Alright, this is a bit lengthy, but it attempts to describe a reproducible process to edit the 96boards Linaro image while hopefully minimizing complexity. This is a rough (unrefined) process, so if anyone has good input I’d be happy to amend. I was able to:
- Download the Linaro
rootfs
from http://releases.linaro.org/96boards/dragonboard410c/linaro/debian/latest/linaro-buster-developer-dragonboard-410c-528.img.gz (note this image lacks a GUI)
- Expand and convert from sparse to raw with
simg2img rootfs.img rootfs.img.raw
- Mount with
sudo mount -o loop rootfs.img.raw mountpoint
- Modify
rootfs
- Repackage
- Flash and boot the target
If you’re going to be adding to the image you’ll probably want to expand its size lest you run out of disk (file) space. The method I used was (with rootfs
umounted):
- Append data (zeros) to the end of your raw image file. In this case we add 1GB:
dd if=/dev/zero bs=1G count=1 >> rootfs.img.raw
. I have also seen some use fallocate
.
- Run filesystem check:
e2fsck -f rootfs.img.raw
- Resize the fs to match the new file size:
resize2fs rootfs.img.raw
Alternatively you could mount a temp folder from your host inside the chroot jail and avoid expanding and shrinking your image. This seems like a good idea when building things from source as it’s easy to control where your build products go, but it seems a bit more complicated when you need more room for other OS related stuff (like running apt).

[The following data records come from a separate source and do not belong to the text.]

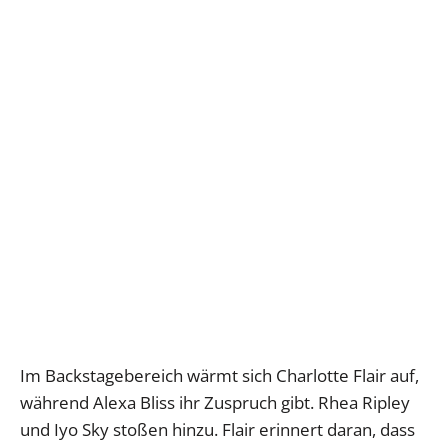
Im Backstagebereich wärmt sich Charlotte Flair auf,
während Alexa Bliss ihr Zuspruch gibt. Rhea Ripley
und Iyo Sky stoßen hinzu. Flair erinnert daran, dass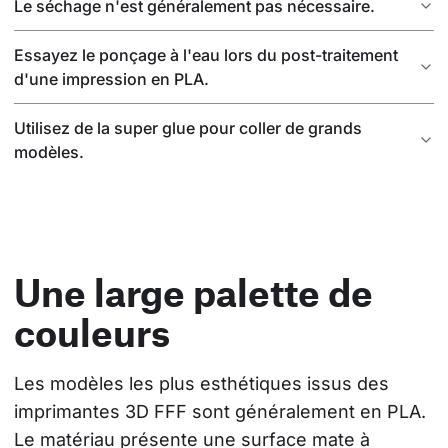
Le séchage n'est généralement pas nécessaire.
Essayez le ponçage à l'eau lors du post-traitement
d'une impression en PLA.
Utilisez de la super glue pour coller de grands
modèles.
Une large palette de
couleurs
Les modèles les plus esthétiques issus des 
imprimantes 3D FFF sont généralement en PLA. 
Le matériau présente une surface mate à 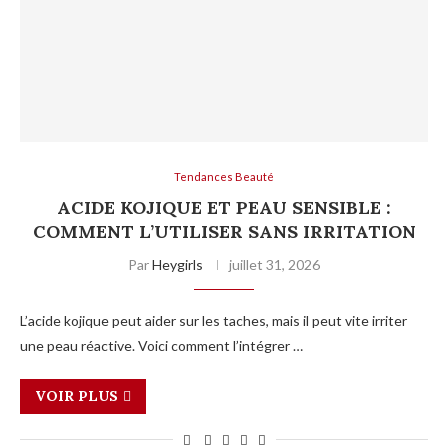
Tendances Beauté
ACIDE KOJIQUE ET PEAU SENSIBLE :
COMMENT L’UTILISER SANS IRRITATION
Par
Heygirls
juillet 31, 2026
L’acide kojique peut aider sur les taches, mais il peut vite irriter
une peau réactive. Voici comment l’intégrer …
VOIR PLUS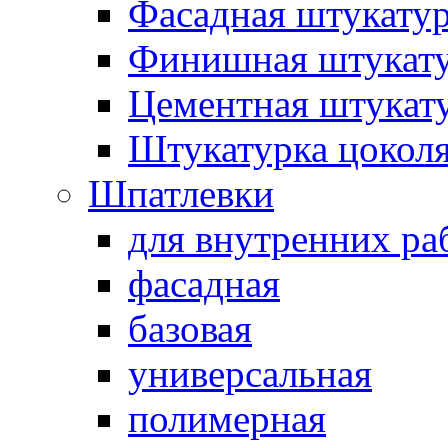
Фасадная штукату
Финишная штукат
Цементная штукат
Штукатурка цокол
Шпатлевки
для внутренних ра
фасадная
базовая
универсальная
полимерная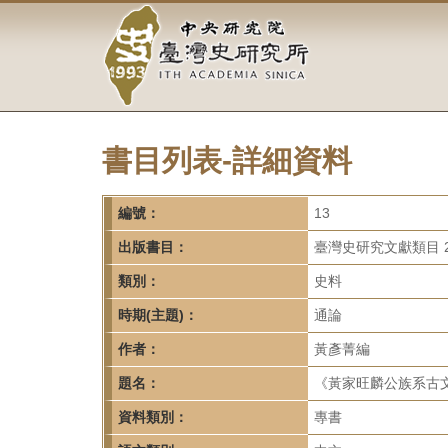
中
跳
到
央
主
要
研
內
容
究
區
塊
書目列表-詳細資料
院-
臺
編號：
13
灣
出版書目：
臺灣史研究文獻類目 2
類別：
史料
史
時期(主題)：
通論
研
作者：
黃彥菁編
究
題名：
《黃家旺麟公族系古文
所-
資料類別：
專書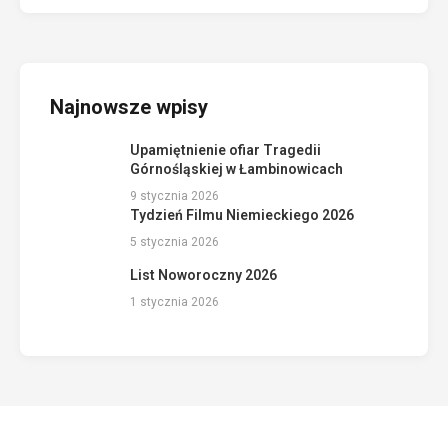
Najnowsze wpisy
Upamiętnienie ofiar Tragedii
Górnośląskiej w Łambinowicach
9 stycznia 2026
Tydzień Filmu Niemieckiego 2026
5 stycznia 2026
List Noworoczny 2026
1 stycznia 2026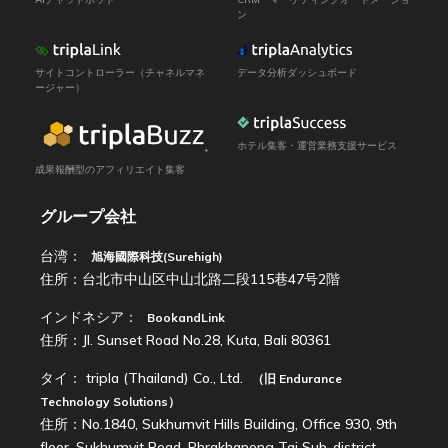
ン
サイトコントローラー（チャネルマネ
データ分析ダッシュボード
ージャー）
ホテル集客・運営業務支援サービス
成果報酬型のアフィリエイト集客
グループ会社
台湾：
旭海國際科技(Surehigh)
住所：台北市中山区中山北路二段115巷47号2階
インドネシア：
BookandLink
住所：Jl. Sunset Road No.28, Kuta, Bali 80361
タイ：
tripla (Thailand) Co., Ltd.
（旧
Endurance
Technology Solutions
）
住所：No.1840, Sukhumvit Hills Building, Office 930, 9th
floor, Sukhumvit Road, Phrakhanong Tai Sub-district,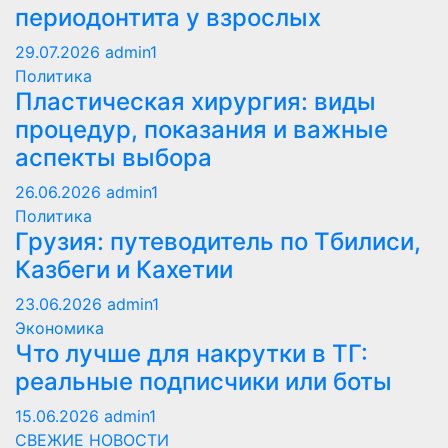
периодонтита у взрослых
29.07.2026
admin1
Политика
Пластическая хирургия: виды
процедур, показания и важные
аспекты выбора
26.06.2026
admin1
Политика
Грузия: путеводитель по Тбилиси,
Казбеги и Кахетии
23.06.2026
admin1
Экономика
Что лучше для накрутки в ТГ:
реальные подписчики или боты
15.06.2026
admin1
СВЕЖИЕ НОВОСТИ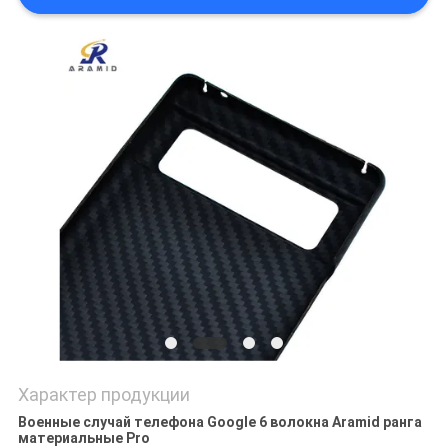
КАРТА
САЙТА
PRIVACY
POLICY
Характер продукции
Военные случай телефона Google 6 волокна Aramid ранга
материальные Pro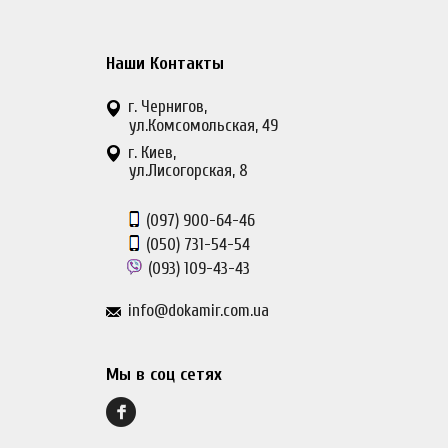
Наши Контакты
г. Чернигов,
ул.Комсомольская, 49
г. Киев,
ул.Лисогорская, 8
(097)
900-64-46
(050)
731-54-54
(093)
109-43-43
info@dokamir.com.ua
Мы в соц сетях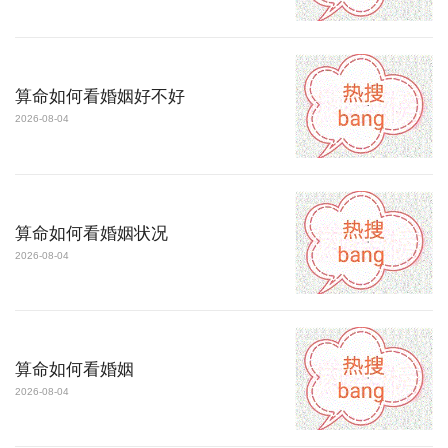
算命如何看婚姻好不好
2026-08-04
算命如何看婚姻状况
2026-08-04
算命如何看婚姻
2026-08-04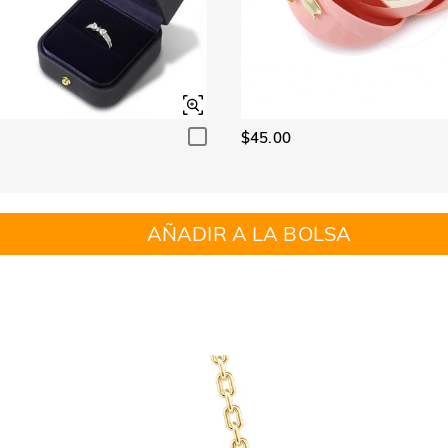
$45.00
AÑADIR A LA BOLSA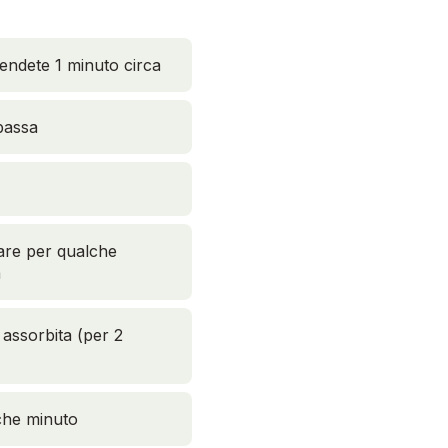
endete 1 minuto circa
bassa
lare per qualche
a
 assorbita (per 2
lche minuto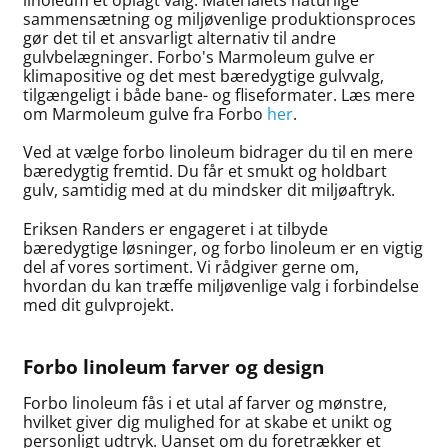
sammensætning og miljøvenlige produktionsproces
gør det til et ansvarligt alternativ til andre
gulvbelægninger. Forbo's Marmoleum gulve er
klimapositive og det mest bæredygtige gulvvalg,
tilgængeligt i både bane- og fliseformater. Læs mere
om Marmoleum gulve fra Forbo
her
.
Ved at vælge forbo linoleum bidrager du til en mere
bæredygtig fremtid. Du får et smukt og holdbart
gulv, samtidig med at du mindsker dit miljøaftryk.
Eriksen Randers er engageret i at tilbyde
bæredygtige løsninger, og forbo linoleum er en vigtig
del af vores sortiment. Vi rådgiver gerne om,
hvordan du kan træffe miljøvenlige valg i forbindelse
med dit gulvprojekt.
Forbo linoleum farver og design
Forbo linoleum fås i et utal af farver og mønstre,
hvilket giver dig mulighed for at skabe et unikt og
personligt udtryk. Uanset om du foretrækker et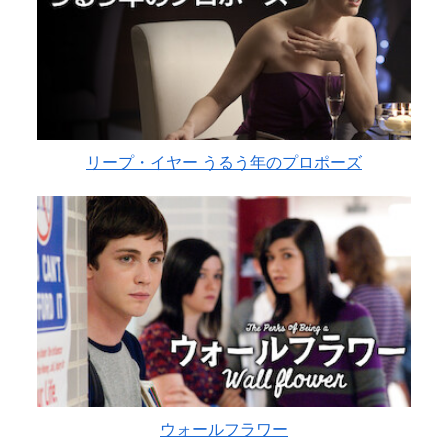
リープ・イヤー うるう年のプロポーズ
ウォールフラワー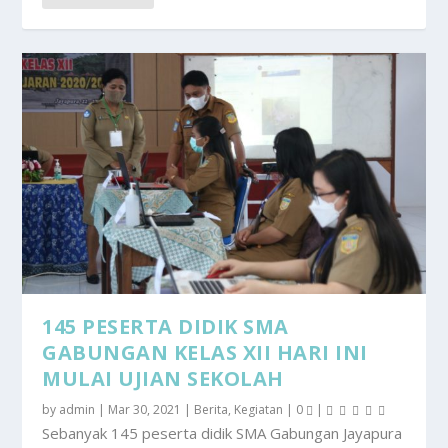
145 PESERTA DIDIK SMA
GABUNGAN KELAS XII HARI INI
MULAI UJIAN SEKOLAH
by
admin
|
Mar 30, 2021
|
Berita
,
Kegiatan
|
0
|
Sebanyak 145 peserta didik SMA Gabungan Jayapura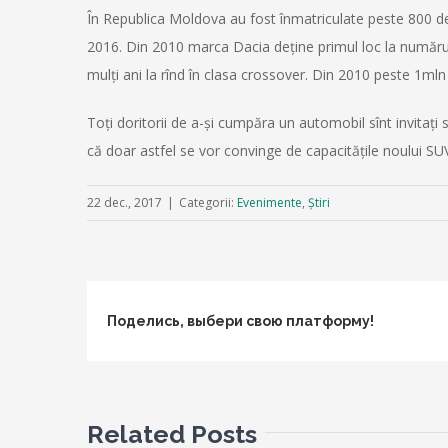
În Republica Moldova au fost înmatriculate peste 800 d
2016. Din 2010 marca Dacia deţine primul loc la numărul 
mulţi ani la rînd în clasa crossover. Din 2010 peste 1ml
Toţi doritorii de a-și cumpăra un automobil sînt invitaţi
că doar astfel se vor convinge de capacitățile noului SUV
22 dec., 2017
|
Categorii:
Evenimente
,
Știri
Поделись, выбери свою платформу!
Related Posts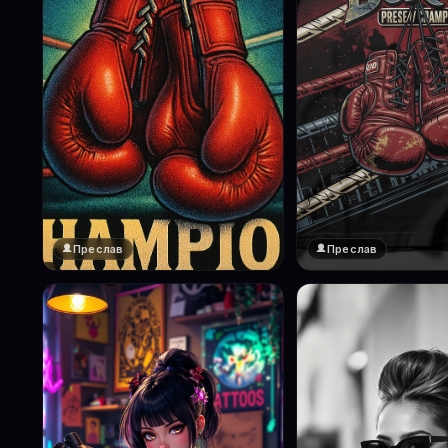
Преслав
Преслав
❤️
1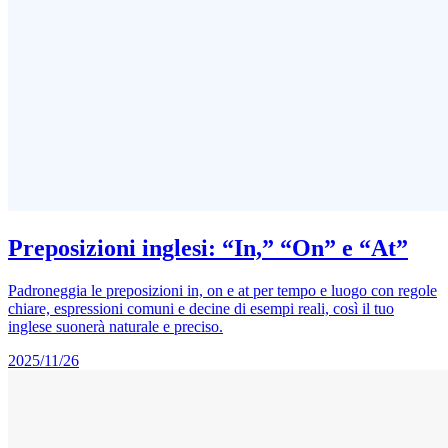
Preposizioni inglesi: “In,” “On” e “At”
Padroneggia le preposizioni in, on e at per tempo e luogo con regole
chiare, espressioni comuni e decine di esempi reali, così il tuo
inglese suonerà naturale e preciso.
2025/11/26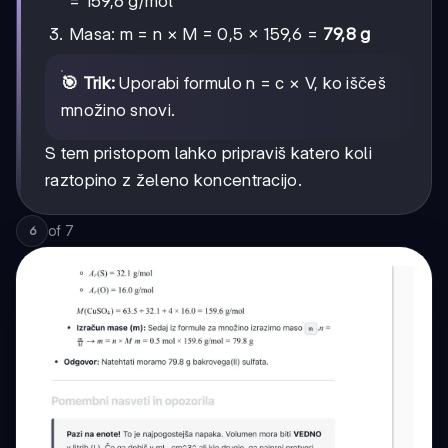
= 159,6 g/mol
Masa: m = n × M = 0,5 × 159,6 =
79,8 g
🎯 Trik:
Uporabi formulo n = c × V, ko iščeš
množino snovi.
S tem pristopom lahko pripraviš katero koli
raztopino z želeno koncentracijo.
of
7
6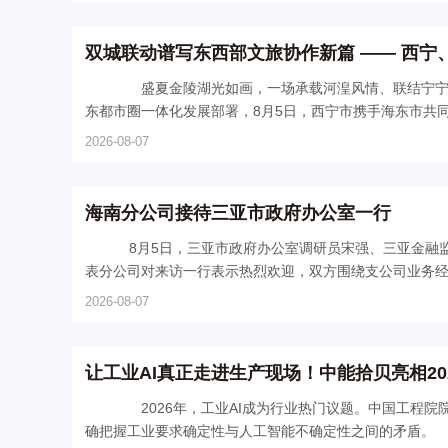
双城联动谱写东西部文旅协作新篇 —— 西
盛夏金陵湖光如画，一场承载河湟风情、联结宁宁协
东都市圈一体化发展部署，8月5日，西宁市携手海东市共同在
2026-08-07
海南分公司接待三亚市政府办公室一行
8月5日，三亚市政府办公室调研员宋强、三亚金融
表分公司对来访一行表示热烈欢迎，双方围绕支公司业务经营
2026-08-07
让工业AI真正走进生产现场！中能拾贝亮相20
2026年，工业AI成为行业热门议题。中国工程院
确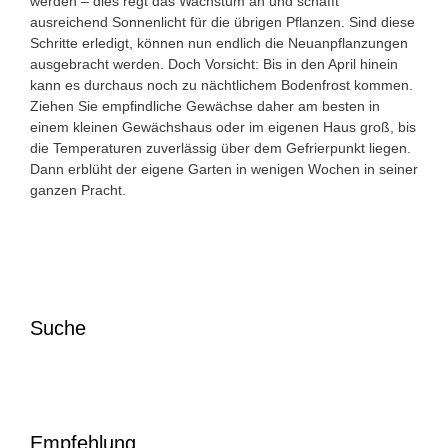
werden – dies regt das Wachstum an und schafft
ausreichend Sonnenlicht für die übrigen Pflanzen. Sind diese
Schritte erledigt, können nun endlich die Neuanpflanzungen
ausgebracht werden. Doch Vorsicht: Bis in den April hinein
kann es durchaus noch zu nächtlichem Bodenfrost kommen.
Ziehen Sie empfindliche Gewächse daher am besten in
einem kleinen Gewächshaus oder im eigenen Haus groß, bis
die Temperaturen zuverlässig über dem Gefrierpunkt liegen.
Dann erblüht der eigene Garten in wenigen Wochen in seiner
ganzen Pracht.
Suche
Empfehlung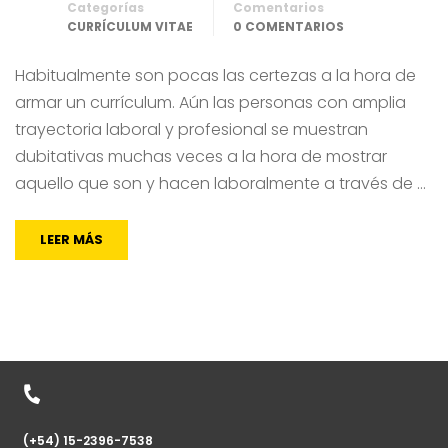
Categorías
Comentarios
CURRÍCULUM VITAE
0 COMENTARIOS
Habitualmente son pocas las certezas a la hora de
armar un currículum. Aún las personas con amplia
trayectoria laboral y profesional se muestran
dubitativas muchas veces a la hora de mostrar
aquello que son y hacen laboralmente a través de …
LEER MÁS
(+54) 15-2396-7538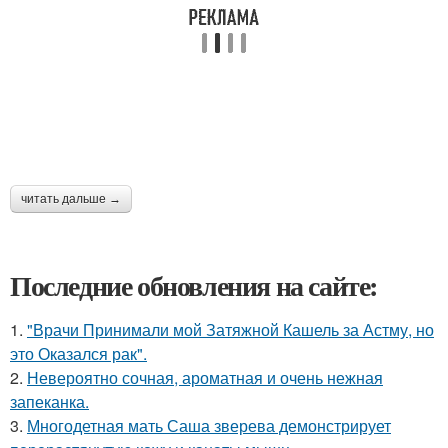
читать дальше →
Последние обновления на сайте:
1.
"Врачи Принимали мой Затяжной Кашель за Астму, но
это Оказался рак".
2.
Невероятно сочная, ароматная и очень нежная
запеканка.
3.
Многодетная мать Саша зверева демонстрирует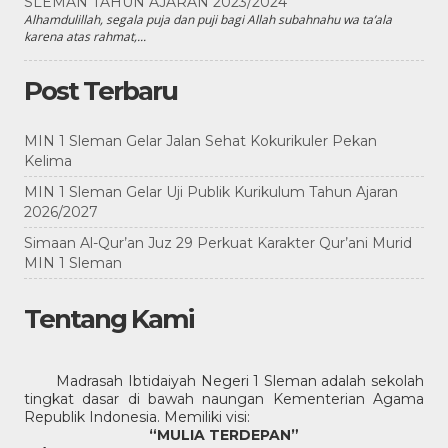
SLEMAN TAHUN AJARAN 2023/2024
Alhamdulillah, segala puja dan puji bagi Allah subahnahu wa ta’ala
karena atas rahmat,...
Post Terbaru
MIN 1 Sleman Gelar Jalan Sehat Kokurikuler Pekan
Kelima
MIN 1 Sleman Gelar Uji Publik Kurikulum Tahun Ajaran
2026/2027
Simaan Al-Qur’an Juz 29 Perkuat Karakter Qur’ani Murid
MIN 1 Sleman
Tentang Kami
Madrasah Ibtidaiyah Negeri 1 Sleman adalah sekolah
tingkat dasar di bawah naungan Kementerian Agama
Republik Indonesia. Memiliki visi:
“MULIA TERDEPAN”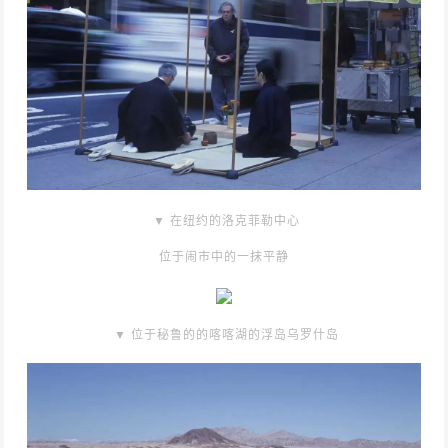
▼ 在纽约的洛克菲勒中心
位于闹市中的一抹平静
▼ 位于秘鲁的的喀喀湖的浮岛乌罗什岛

If you haven’t already, set up QEMU as described in @danielt’s link (QemuUserEmulation - Debian Wiki). The takeaway is that you’ll be able to execute chroot mountpoint
which will run qemu under the hood for you, or something.
Now you are in your emulated arm64 environment and can run aarch64 binaries, including apt-get to manipulate packages, “natively” build and install your own program, etc. I proved it to myself by cross-compiling a “hello world” in the host environment, copying it over to the chroot, running file
on it to get something like ELF 64-bit LSB shared object, ARM aarch64
, then running it.
Now it’s time to button everything up and get it on your DB410c. After cleaning up any unwanted files, unmounting, and reconverting to sparse, I used fastboot to flash only the rootfs leaving the bootloader and that other thing alone.
I lack the background knowledge to know exactly which parts of the following are required and which aren’t. In particular I’m not extremely clear on how to re-shrink the altered rootfs
gracefully. It seems that converting to a sparse image “handles” the free space with its metadata magic. I did:
- Unmount everything related to
rootfs
. I wanted to do an apt upgrade to have the latest-greatest and openjdk made me mount /proc (mount -t proc proc /proc
) in the chroot. You’ll have to unmount any nested mounts before unmounting rootfs
.
- Convert to sparse:
img2simg rootfs.img.raw rootfs.img
. Caution: you might overwrite your original rootfs.img
.
- Put your Dragonboard in fastboot mode with these instructions and flash with fastboot using the microUSB host on the DB410c:
fastboot flash rootfs rootfs.img
.
- Boot the Dragonboard and cry tears of joy while not having to compile for hours!
The enterprising engineer can now crate a development pipeline that uses the ARM architecture without having to compile on the target as well as (perhaps crudely) generating a customized image that can be flashed to many targets.
Alright, now it’s time for someone take this apart.